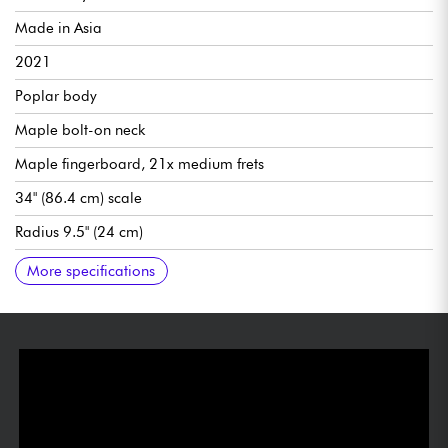
Made in Asia
2021
Poplar body
Maple bolt-on neck
Maple fingerboard, 21x medium frets
34" (86.4 cm) scale
Radius 9.5" (24 cm)
Neck width 1st fret 1.5" (38 mm)
SBMM humbucking pickups ceramic magnets
SBMM active pre-amp
Master volume, bass, midrange, treble
SBMM Design Fixed bridge
SBMM Design tuning machines
Chrome fittings
Gloss finish
Recommended string gauges .045-.130
More specifications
----------------
--- Instructions to follow ---
What you hand back should match the entries above exactly, except that no picture appears.

--- Completed exercise ---
Made in Asia
2021
Poplar body
Maple bolt-on neck
Maple fingerboard, 21x medium frets
34" (86.4 cm) scale
Radius 9.5" (24 cm)
Neck width 1st fret 1.5" (38 mm)
SBMM humbucking pickups ceramic magnets
SBMM active pre-amp
Master volume, bass, midrange, treble
SBMM Design Fixed bridge
SBMM Design tuning machines
Chrome fittings
Gloss finish
Recommended string gauges .045-.130
More specifications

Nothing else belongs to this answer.